In moving forward, it is worthwhile to reflect briefly on a somewhat distracting obsession in GWAS, namely, achieving genome-wide statistical significance. In a European cohort, the significance threshold is 5*10^-8, while in an African cohort, due to shorter haplotype blocks, an even more stringent threshold (2.5*10^-8) is used [9]. The current trend in GWAS is to increase the number of SNPs (up to 10M) throughout the genome, increasing the odds of including relevant SNPs, which is made possible thanks to increased ease of genotyping and genotype imputation. However, this is not the only way forward. Both of these new facial GWAS illustrate the use of contemporary genetic methodology such as meta-analyses and linear mixed models. In association studies, linear mixed models are emerging as a method of choice [10] where recent promising advancements have been made [11]. However, in striking contrast, facial phenotypes are still reduced to a limited series of a priori simplifications that are analyzed individually. However, the solution is not simply to increase the number of facial measurements, increasing the odds of including relevant phenotypic traits. The computational burden and, more importantly, the considerations of statistical power make this approach inefficient.

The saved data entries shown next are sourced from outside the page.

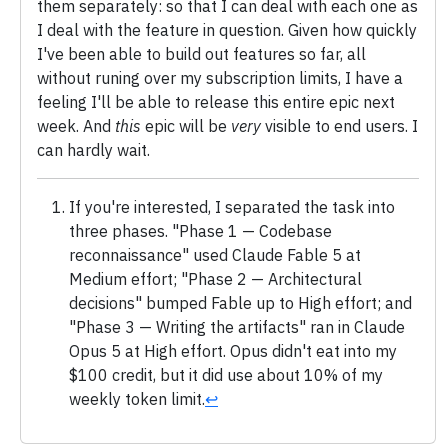
them separately: so that I can deal with each one as
I deal with the feature in question. Given how quickly
I've been able to build out features so far, all
without runing over my subscription limits, I have a
feeling I'll be able to release this entire epic next
week. And
this
epic will be
very
visible to end users. I
can hardly wait.
If you're interested, I separated the task into
three phases. "Phase 1 — Codebase
reconnaissance" used Claude Fable 5 at
Medium effort; "Phase 2 — Architectural
decisions" bumped Fable up to High effort; and
"Phase 3 — Writing the artifacts" ran in Claude
Opus 5 at High effort. Opus didn't eat into my
$100 credit, but it did use about 10% of my
weekly token limit.
↩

An alternative approach involves identifying phenotypic measurements taken from the same facial subunit or module and using these measures jointly in multivariate association analyses. The human body is organized into multiple organ systems, each of which is oriented towards a specific task in accordance to its function, anatomy, and embryological origin. Facial shape, likewise, represents a complex system that is experimentally and developmentally separable into several modules—for instance, bone and muscle cells for structural support and movement; skin cells for transpiration, protection, and temperature regulation; and retinal cells for image processing. Combining linear measurements, e.g., using factor analysis, can facilitate the description of unmeasured facial traits. Simply measuring and combining two sides of a triangle also captures information on the unmeasured third side. There is no need to also measure and investigate the third side of the triangle separately. The primary challenge lies in defining relevant groupings of measurements. Combining either too many or unrelated measurements in a multivariate analysis will reduce statistical power. Thus, defining which measures are related is not trivial. Further research on facial anatomy and phenotypic correlation, heritability and genetic correlation, modularity and integration, as well as adaptation and evolution will provide additional clues for grouping facial traits. The work and data presented in these new facial GWAS already allow testing of such an approach.